20/11/2011

AUBE, la saga de l'Europe, 235

Les tensions se calmèrent. Ils surenchérirent sur leur indifférence à l’égard du statut évoqué. C’était un hochet dont ils se passaient. Qu’était-ce, naître combattant ? Il valait mieux être courageux et savoir se battre. Grand bien fasse à Pewortor s’il s’en trouvait heureux... Bon, si on le leur proposait, ils n’iraient pas jusqu’à refuser, mais enfin... Il faudrait que ce soit dans de meilleures conditions. Il n’avait pas de quoi être fier. Beau père spirituel que recevait son fils pour le guider ! Un homme à la semence guerrière rancie, affaiblie, malsaine. Sa longue agonie et sa mort dans un chariot plutôt qu’au combat le prouvaient.
Récriminations – même si elles s’étaient vite calmées dans l’espoir qu'il y répondrait – des siens ; difficultés élevées par les prêtres ; tentatives d’obstruction des neres les plus en vue ; dédain de ses nouveaux pairs : Tout sarabandait, effréné, entêtant, sous son crâne. Cette polémique autour de son nouveau rang lui pesait. Il se rendit à la cérémonie, qui unirait son genos et celui du parrain de son fils, hargne et fiel au cœur.

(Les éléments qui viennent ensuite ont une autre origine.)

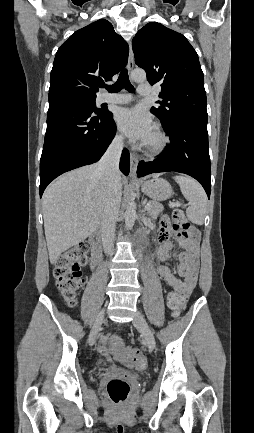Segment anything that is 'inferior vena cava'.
I'll return each mask as SVG.
<instances>
[{
	"label": "inferior vena cava",
	"mask_w": 254,
	"mask_h": 433,
	"mask_svg": "<svg viewBox=\"0 0 254 433\" xmlns=\"http://www.w3.org/2000/svg\"><path fill=\"white\" fill-rule=\"evenodd\" d=\"M123 136H116L98 163L107 183V200L102 214V244L106 254L111 255L114 247L116 220L121 203L119 161L123 150Z\"/></svg>",
	"instance_id": "1"
}]
</instances>
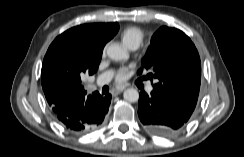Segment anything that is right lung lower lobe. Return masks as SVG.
I'll list each match as a JSON object with an SVG mask.
<instances>
[{"mask_svg":"<svg viewBox=\"0 0 244 157\" xmlns=\"http://www.w3.org/2000/svg\"><path fill=\"white\" fill-rule=\"evenodd\" d=\"M111 95H78L71 100L48 102L59 123L72 132H87L100 126L108 112Z\"/></svg>","mask_w":244,"mask_h":157,"instance_id":"98d812e1","label":"right lung lower lobe"}]
</instances>
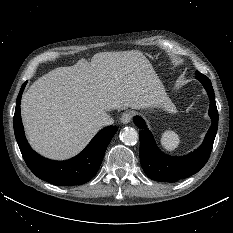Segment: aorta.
<instances>
[{
  "label": "aorta",
  "mask_w": 233,
  "mask_h": 233,
  "mask_svg": "<svg viewBox=\"0 0 233 233\" xmlns=\"http://www.w3.org/2000/svg\"><path fill=\"white\" fill-rule=\"evenodd\" d=\"M138 132L131 127H126L120 134L121 141L126 145H134L138 141Z\"/></svg>",
  "instance_id": "aorta-1"
}]
</instances>
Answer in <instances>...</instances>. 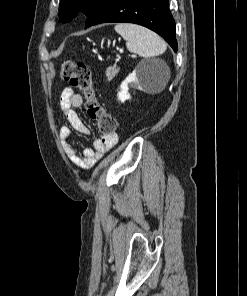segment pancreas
Listing matches in <instances>:
<instances>
[{
	"instance_id": "obj_1",
	"label": "pancreas",
	"mask_w": 247,
	"mask_h": 296,
	"mask_svg": "<svg viewBox=\"0 0 247 296\" xmlns=\"http://www.w3.org/2000/svg\"><path fill=\"white\" fill-rule=\"evenodd\" d=\"M118 72H119V68H117L116 65L108 67L106 69L107 80L111 81Z\"/></svg>"
}]
</instances>
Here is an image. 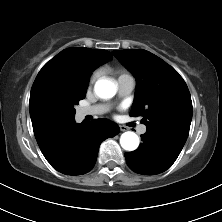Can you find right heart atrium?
I'll return each instance as SVG.
<instances>
[{
    "mask_svg": "<svg viewBox=\"0 0 222 222\" xmlns=\"http://www.w3.org/2000/svg\"><path fill=\"white\" fill-rule=\"evenodd\" d=\"M98 77H99V71H95L91 76L90 82L94 83Z\"/></svg>",
    "mask_w": 222,
    "mask_h": 222,
    "instance_id": "obj_1",
    "label": "right heart atrium"
}]
</instances>
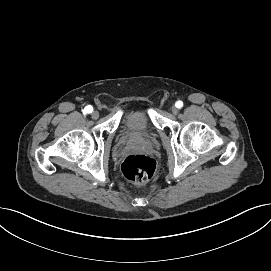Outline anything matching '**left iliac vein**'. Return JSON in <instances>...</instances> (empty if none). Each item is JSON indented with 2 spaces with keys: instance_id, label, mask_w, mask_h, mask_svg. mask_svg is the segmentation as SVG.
I'll list each match as a JSON object with an SVG mask.
<instances>
[{
  "instance_id": "1",
  "label": "left iliac vein",
  "mask_w": 271,
  "mask_h": 271,
  "mask_svg": "<svg viewBox=\"0 0 271 271\" xmlns=\"http://www.w3.org/2000/svg\"><path fill=\"white\" fill-rule=\"evenodd\" d=\"M171 111L173 114H177L179 112V109L176 106H172Z\"/></svg>"
}]
</instances>
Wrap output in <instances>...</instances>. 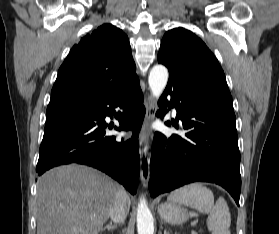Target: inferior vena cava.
Returning a JSON list of instances; mask_svg holds the SVG:
<instances>
[{"label": "inferior vena cava", "instance_id": "602c4592", "mask_svg": "<svg viewBox=\"0 0 279 234\" xmlns=\"http://www.w3.org/2000/svg\"><path fill=\"white\" fill-rule=\"evenodd\" d=\"M130 206V199L126 191L119 188L116 192L113 208L111 211V220L116 223H122L126 219Z\"/></svg>", "mask_w": 279, "mask_h": 234}]
</instances>
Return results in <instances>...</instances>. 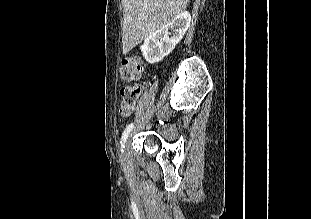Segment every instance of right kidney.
<instances>
[{
  "instance_id": "1",
  "label": "right kidney",
  "mask_w": 311,
  "mask_h": 219,
  "mask_svg": "<svg viewBox=\"0 0 311 219\" xmlns=\"http://www.w3.org/2000/svg\"><path fill=\"white\" fill-rule=\"evenodd\" d=\"M191 22L189 12H182L165 26L149 35L141 46L143 57L150 64L158 63L175 48L183 38ZM169 29L172 36L169 37Z\"/></svg>"
}]
</instances>
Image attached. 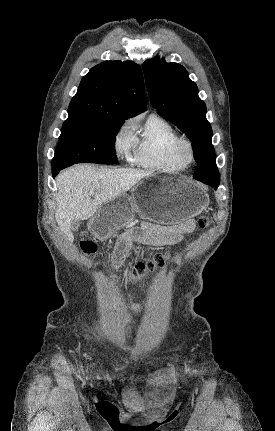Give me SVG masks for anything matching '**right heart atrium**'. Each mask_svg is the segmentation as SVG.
<instances>
[{
	"label": "right heart atrium",
	"instance_id": "d8ad5b80",
	"mask_svg": "<svg viewBox=\"0 0 275 431\" xmlns=\"http://www.w3.org/2000/svg\"><path fill=\"white\" fill-rule=\"evenodd\" d=\"M135 135L133 125L130 121L125 122L115 136V148L118 154H129L135 145Z\"/></svg>",
	"mask_w": 275,
	"mask_h": 431
}]
</instances>
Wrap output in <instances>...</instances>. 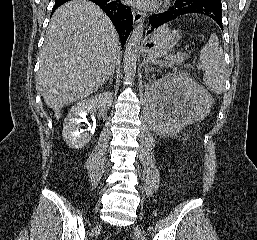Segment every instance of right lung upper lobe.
<instances>
[{
  "label": "right lung upper lobe",
  "instance_id": "cb5924a9",
  "mask_svg": "<svg viewBox=\"0 0 257 240\" xmlns=\"http://www.w3.org/2000/svg\"><path fill=\"white\" fill-rule=\"evenodd\" d=\"M68 0H55V5H60Z\"/></svg>",
  "mask_w": 257,
  "mask_h": 240
}]
</instances>
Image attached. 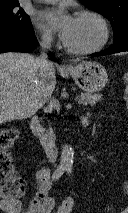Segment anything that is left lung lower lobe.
Here are the masks:
<instances>
[{"instance_id":"left-lung-lower-lobe-1","label":"left lung lower lobe","mask_w":128,"mask_h":213,"mask_svg":"<svg viewBox=\"0 0 128 213\" xmlns=\"http://www.w3.org/2000/svg\"><path fill=\"white\" fill-rule=\"evenodd\" d=\"M128 51V34L122 36L119 40L114 41V44L104 51L94 53L92 56H104L118 52Z\"/></svg>"}]
</instances>
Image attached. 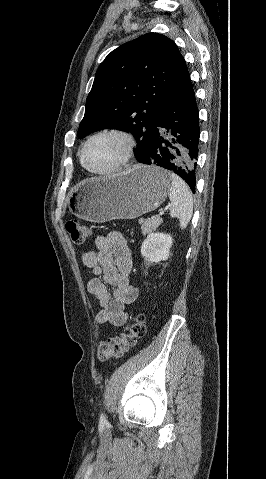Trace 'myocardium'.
Segmentation results:
<instances>
[{"label":"myocardium","instance_id":"myocardium-1","mask_svg":"<svg viewBox=\"0 0 266 479\" xmlns=\"http://www.w3.org/2000/svg\"><path fill=\"white\" fill-rule=\"evenodd\" d=\"M107 135L116 136V137H119L120 139H122V141L124 142V150H123L122 156H121L120 160L118 161V163L115 166H113L112 168H110L108 170H103V171L95 170V169L91 168L87 163V158H86L87 157V151H88L91 143L94 140H96L99 137L107 136ZM134 144H135L134 137L132 136V134H130L129 132H127L125 130H122V129H119V128L103 129L101 131H98V132L94 133L86 141V143H85V145L82 149V153H81L82 164L89 172H91L92 174H95V175H102L103 176V175L113 174V173L121 170L126 165V163L129 161V159L132 155V152H133Z\"/></svg>","mask_w":266,"mask_h":479}]
</instances>
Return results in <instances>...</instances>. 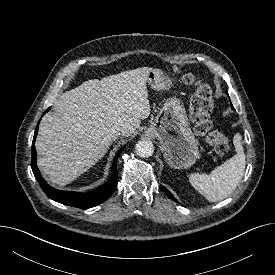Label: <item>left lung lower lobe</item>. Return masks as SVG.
<instances>
[{"label":"left lung lower lobe","mask_w":275,"mask_h":275,"mask_svg":"<svg viewBox=\"0 0 275 275\" xmlns=\"http://www.w3.org/2000/svg\"><path fill=\"white\" fill-rule=\"evenodd\" d=\"M232 109H234L233 106H232ZM162 189H163L164 193H165L170 199H173L174 201H176V199L174 198V196H173L165 187L162 186Z\"/></svg>","instance_id":"0a47b994"}]
</instances>
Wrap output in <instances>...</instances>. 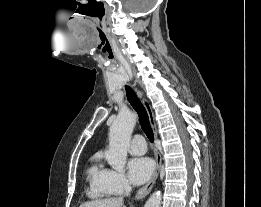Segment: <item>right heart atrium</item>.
Listing matches in <instances>:
<instances>
[{"mask_svg": "<svg viewBox=\"0 0 261 207\" xmlns=\"http://www.w3.org/2000/svg\"><path fill=\"white\" fill-rule=\"evenodd\" d=\"M106 185L111 194H121L129 188L126 177L115 170H108Z\"/></svg>", "mask_w": 261, "mask_h": 207, "instance_id": "obj_1", "label": "right heart atrium"}]
</instances>
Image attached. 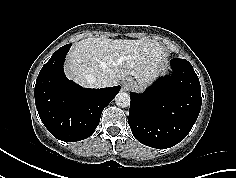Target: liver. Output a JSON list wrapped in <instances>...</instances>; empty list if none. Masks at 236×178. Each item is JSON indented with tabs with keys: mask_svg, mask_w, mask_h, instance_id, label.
I'll return each instance as SVG.
<instances>
[{
	"mask_svg": "<svg viewBox=\"0 0 236 178\" xmlns=\"http://www.w3.org/2000/svg\"><path fill=\"white\" fill-rule=\"evenodd\" d=\"M167 56L165 49L150 39L87 38L69 51L66 75L86 87H95L89 77H106L108 86H113L128 75L145 85L166 68Z\"/></svg>",
	"mask_w": 236,
	"mask_h": 178,
	"instance_id": "liver-1",
	"label": "liver"
}]
</instances>
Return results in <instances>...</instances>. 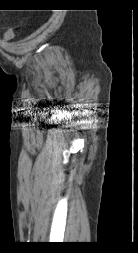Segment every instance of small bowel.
Returning <instances> with one entry per match:
<instances>
[{
	"label": "small bowel",
	"instance_id": "c3829d8e",
	"mask_svg": "<svg viewBox=\"0 0 138 253\" xmlns=\"http://www.w3.org/2000/svg\"><path fill=\"white\" fill-rule=\"evenodd\" d=\"M5 36H6V38H10L11 37V33L8 32V33H6Z\"/></svg>",
	"mask_w": 138,
	"mask_h": 253
}]
</instances>
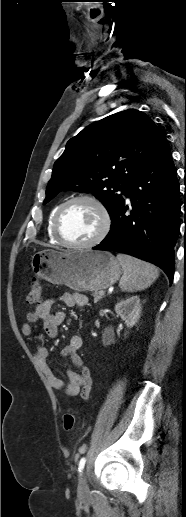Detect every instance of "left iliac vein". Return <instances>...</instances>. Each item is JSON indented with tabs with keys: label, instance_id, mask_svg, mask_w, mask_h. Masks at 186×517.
<instances>
[{
	"label": "left iliac vein",
	"instance_id": "1",
	"mask_svg": "<svg viewBox=\"0 0 186 517\" xmlns=\"http://www.w3.org/2000/svg\"><path fill=\"white\" fill-rule=\"evenodd\" d=\"M89 488L87 484V478L85 473H81L78 480V493L80 496H84L88 493Z\"/></svg>",
	"mask_w": 186,
	"mask_h": 517
}]
</instances>
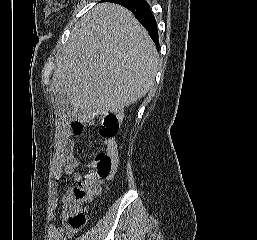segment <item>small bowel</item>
<instances>
[{"label":"small bowel","instance_id":"c3829d8e","mask_svg":"<svg viewBox=\"0 0 257 240\" xmlns=\"http://www.w3.org/2000/svg\"><path fill=\"white\" fill-rule=\"evenodd\" d=\"M79 134L72 132L67 127H62L57 132L53 166V181L55 186L60 184L63 175H73L77 182L82 178V174L76 170L84 165L74 155V137ZM104 145L108 154L116 160L118 157V148L115 139L105 140ZM71 190L69 188L60 199H55L52 202L49 213L50 220L53 219L59 209V201L64 202ZM47 232L48 240H66L67 237L73 236L76 231L69 228L66 224L58 226L55 223H50Z\"/></svg>","mask_w":257,"mask_h":240}]
</instances>
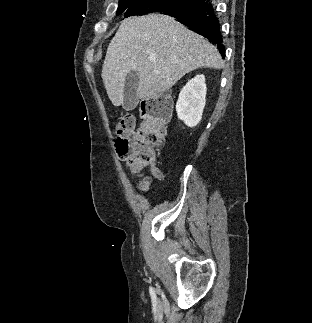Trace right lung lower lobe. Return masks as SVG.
I'll return each mask as SVG.
<instances>
[{"label":"right lung lower lobe","instance_id":"1","mask_svg":"<svg viewBox=\"0 0 312 323\" xmlns=\"http://www.w3.org/2000/svg\"><path fill=\"white\" fill-rule=\"evenodd\" d=\"M215 9L216 6L211 0H190L183 6L165 14L175 17L180 23L207 37L213 45H216L224 58L223 35Z\"/></svg>","mask_w":312,"mask_h":323}]
</instances>
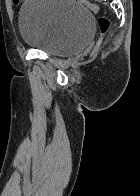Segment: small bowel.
Masks as SVG:
<instances>
[{"mask_svg": "<svg viewBox=\"0 0 140 196\" xmlns=\"http://www.w3.org/2000/svg\"><path fill=\"white\" fill-rule=\"evenodd\" d=\"M19 0H14V2H18Z\"/></svg>", "mask_w": 140, "mask_h": 196, "instance_id": "1", "label": "small bowel"}]
</instances>
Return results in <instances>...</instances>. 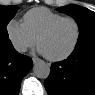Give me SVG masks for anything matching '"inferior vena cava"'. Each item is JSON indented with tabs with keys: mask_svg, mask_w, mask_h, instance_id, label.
Listing matches in <instances>:
<instances>
[{
	"mask_svg": "<svg viewBox=\"0 0 95 95\" xmlns=\"http://www.w3.org/2000/svg\"><path fill=\"white\" fill-rule=\"evenodd\" d=\"M15 49L16 51L20 52V53H23V52H26L27 51V48L24 46V45H15Z\"/></svg>",
	"mask_w": 95,
	"mask_h": 95,
	"instance_id": "1",
	"label": "inferior vena cava"
}]
</instances>
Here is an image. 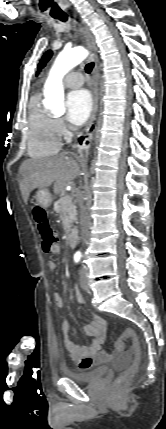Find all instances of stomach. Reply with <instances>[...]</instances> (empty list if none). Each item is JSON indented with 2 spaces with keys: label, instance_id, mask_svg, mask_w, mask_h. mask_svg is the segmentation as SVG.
<instances>
[{
  "label": "stomach",
  "instance_id": "0dacf381",
  "mask_svg": "<svg viewBox=\"0 0 166 429\" xmlns=\"http://www.w3.org/2000/svg\"><path fill=\"white\" fill-rule=\"evenodd\" d=\"M35 200L39 206L48 208L52 203V196L47 189H39L35 195Z\"/></svg>",
  "mask_w": 166,
  "mask_h": 429
}]
</instances>
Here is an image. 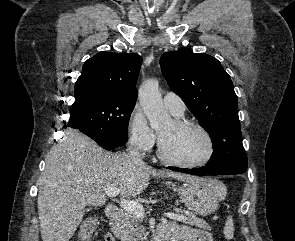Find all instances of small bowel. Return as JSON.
I'll return each instance as SVG.
<instances>
[{
	"label": "small bowel",
	"instance_id": "1",
	"mask_svg": "<svg viewBox=\"0 0 295 241\" xmlns=\"http://www.w3.org/2000/svg\"><path fill=\"white\" fill-rule=\"evenodd\" d=\"M159 233L168 235L170 241H212L210 235L205 231L171 222L161 225ZM105 241L115 240L112 235L108 234Z\"/></svg>",
	"mask_w": 295,
	"mask_h": 241
}]
</instances>
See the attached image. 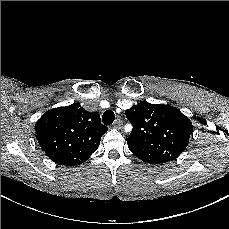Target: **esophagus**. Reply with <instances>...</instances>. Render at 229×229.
Wrapping results in <instances>:
<instances>
[{
    "instance_id": "obj_1",
    "label": "esophagus",
    "mask_w": 229,
    "mask_h": 229,
    "mask_svg": "<svg viewBox=\"0 0 229 229\" xmlns=\"http://www.w3.org/2000/svg\"><path fill=\"white\" fill-rule=\"evenodd\" d=\"M114 128L122 129L123 128V121L120 118H117L114 122Z\"/></svg>"
}]
</instances>
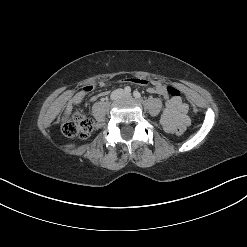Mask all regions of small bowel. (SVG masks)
Listing matches in <instances>:
<instances>
[{
	"label": "small bowel",
	"instance_id": "1",
	"mask_svg": "<svg viewBox=\"0 0 247 247\" xmlns=\"http://www.w3.org/2000/svg\"><path fill=\"white\" fill-rule=\"evenodd\" d=\"M129 81L142 86H148V92L164 97L165 108L161 114V123L166 132L173 133L177 126L186 127L190 124L188 104L184 103L181 98L169 97L166 86L163 83L158 81H149L144 78H131ZM98 86L104 87L105 82H99ZM96 87V84H88L74 93L67 102L65 115H69L75 104L82 101ZM99 96L100 95L91 97L90 101H95Z\"/></svg>",
	"mask_w": 247,
	"mask_h": 247
}]
</instances>
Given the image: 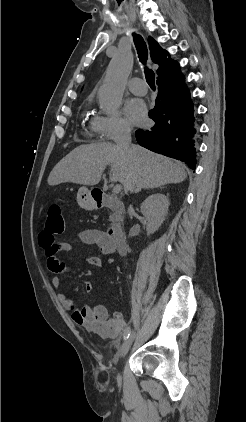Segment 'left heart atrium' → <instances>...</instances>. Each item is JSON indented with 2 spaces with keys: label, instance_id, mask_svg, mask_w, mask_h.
Returning a JSON list of instances; mask_svg holds the SVG:
<instances>
[{
  "label": "left heart atrium",
  "instance_id": "39dd6f15",
  "mask_svg": "<svg viewBox=\"0 0 246 422\" xmlns=\"http://www.w3.org/2000/svg\"><path fill=\"white\" fill-rule=\"evenodd\" d=\"M126 114L129 120L137 125H142L146 121L147 109L145 103L140 99H130L127 101Z\"/></svg>",
  "mask_w": 246,
  "mask_h": 422
}]
</instances>
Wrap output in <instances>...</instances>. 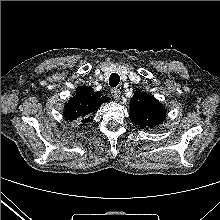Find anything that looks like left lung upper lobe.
<instances>
[{"mask_svg": "<svg viewBox=\"0 0 220 220\" xmlns=\"http://www.w3.org/2000/svg\"><path fill=\"white\" fill-rule=\"evenodd\" d=\"M161 103L145 93L136 92L130 101L131 119L141 128H154L161 124L166 115Z\"/></svg>", "mask_w": 220, "mask_h": 220, "instance_id": "1", "label": "left lung upper lobe"}]
</instances>
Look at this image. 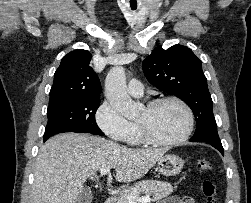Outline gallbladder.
Here are the masks:
<instances>
[{"instance_id":"obj_1","label":"gallbladder","mask_w":251,"mask_h":203,"mask_svg":"<svg viewBox=\"0 0 251 203\" xmlns=\"http://www.w3.org/2000/svg\"><path fill=\"white\" fill-rule=\"evenodd\" d=\"M92 198L91 190L86 188L79 194L77 203H91Z\"/></svg>"}]
</instances>
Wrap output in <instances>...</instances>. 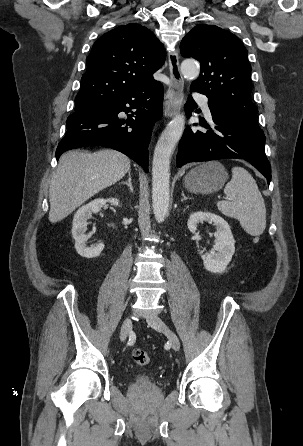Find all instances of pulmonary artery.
Segmentation results:
<instances>
[{"mask_svg": "<svg viewBox=\"0 0 303 446\" xmlns=\"http://www.w3.org/2000/svg\"><path fill=\"white\" fill-rule=\"evenodd\" d=\"M195 99L200 103V105L202 106L203 112L205 114V116L207 118H211V111L208 105V99L206 96L202 95V94H198L196 93L194 95Z\"/></svg>", "mask_w": 303, "mask_h": 446, "instance_id": "pulmonary-artery-1", "label": "pulmonary artery"}]
</instances>
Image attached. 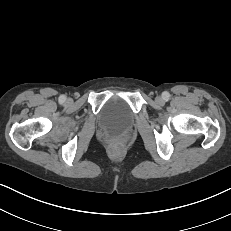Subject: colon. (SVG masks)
<instances>
[{"mask_svg": "<svg viewBox=\"0 0 231 231\" xmlns=\"http://www.w3.org/2000/svg\"><path fill=\"white\" fill-rule=\"evenodd\" d=\"M123 147V143L120 140H114L111 143V148L113 150H120Z\"/></svg>", "mask_w": 231, "mask_h": 231, "instance_id": "obj_1", "label": "colon"}]
</instances>
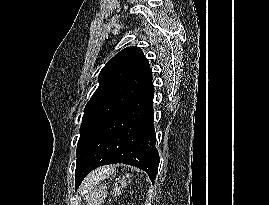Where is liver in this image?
<instances>
[{
	"label": "liver",
	"mask_w": 269,
	"mask_h": 205,
	"mask_svg": "<svg viewBox=\"0 0 269 205\" xmlns=\"http://www.w3.org/2000/svg\"><path fill=\"white\" fill-rule=\"evenodd\" d=\"M107 173H109V169L100 168L96 170L95 172H93L92 174H90L86 181L87 188H92L93 186H95V184L99 182L100 180H102L106 176Z\"/></svg>",
	"instance_id": "liver-1"
}]
</instances>
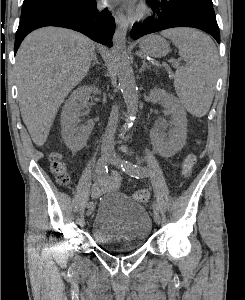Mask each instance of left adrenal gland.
I'll return each instance as SVG.
<instances>
[{
	"mask_svg": "<svg viewBox=\"0 0 245 300\" xmlns=\"http://www.w3.org/2000/svg\"><path fill=\"white\" fill-rule=\"evenodd\" d=\"M146 69H150V66H148L147 63H146V60L143 59V61H142V66H141L139 72L142 73V72H144Z\"/></svg>",
	"mask_w": 245,
	"mask_h": 300,
	"instance_id": "a2214340",
	"label": "left adrenal gland"
}]
</instances>
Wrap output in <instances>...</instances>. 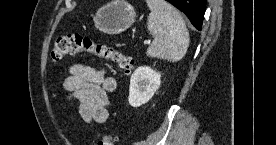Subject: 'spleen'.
Returning <instances> with one entry per match:
<instances>
[{
  "label": "spleen",
  "instance_id": "3e777b00",
  "mask_svg": "<svg viewBox=\"0 0 276 145\" xmlns=\"http://www.w3.org/2000/svg\"><path fill=\"white\" fill-rule=\"evenodd\" d=\"M150 14L147 28L154 39L147 56L170 62L181 60L189 46V32L179 12L164 0L146 1Z\"/></svg>",
  "mask_w": 276,
  "mask_h": 145
}]
</instances>
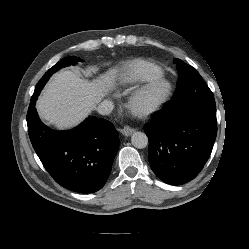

L’humeur de l’autre n’était pas plus réjouie. Certains, honteux de ce qu’un guerrier aussi noble que leur fils féconde celui d’un genos si humble, y voyaient injustice. Les autres, l’estimant méritée, éprouvaient une honte égale à y compter un pleutre juste bon à se fondre dans un faux seconde caste... Pas un ne se sentait fier. Derrière les politesses, leurs mines longues comme un jour de jeûne parlaient... hurlaient. Il n’était pas moins humilié. L’ambiance était glaciale. Tous supportèrent cependant sans le moindre mot blessant les longues formalités d’échange de sang et de serments de soutien et aide mutuels. Il en eût fallu peu pour qu'il fît un esclandre. Son genos, qu’il était à lui tout seul, s’irritait que les autres neres aient sous-estimé Peworis et décidé qu’il avait hérité de l’âme du mésestimé. S’il avait jugé en forgeron, il n’eût pas été fâché. Celui qui ensemençait l’âme de son fils lui semblait le meilleur. Il se mettait dans la peau de sa nouvelle fonction, plus sensible au panache qu’à l’efficacité. On l’injuriait. De bon armurier qu’il serait né, son fils était devenu mauvais guerrier. En valait-il la peine d’avoir renoncé à ce qui faisait l’essence de sa vie ?
Il regrettait son serment. Il en avait pesé avec soin tous les termes. Il avait même trouvé une échappatoire passée inaperçue des prêtres. Pourtant l’envie de le briser, tout favorable qu’il lui soit, montait en lui par bouffées. Qu’il soit humilié, passe encore. Mais son fils, ner dès qu’il avait ouvert les yeux, devait être traité à l’égal de ses pairs... C’était insupportable qu’on le déprécie ainsi. Devant cet autel, il commença, entre les répons, à réfléchir aux moyens de ne pas plus respecter cette promesse qu’on ne le respectait. C’était encore, alors, plus un jeu qu’autre chose, un projet caressé plus qu’un plan approfondi. La mesquinerie d’un clan ulcéré n’était pas un motif de sacrilège et parjure.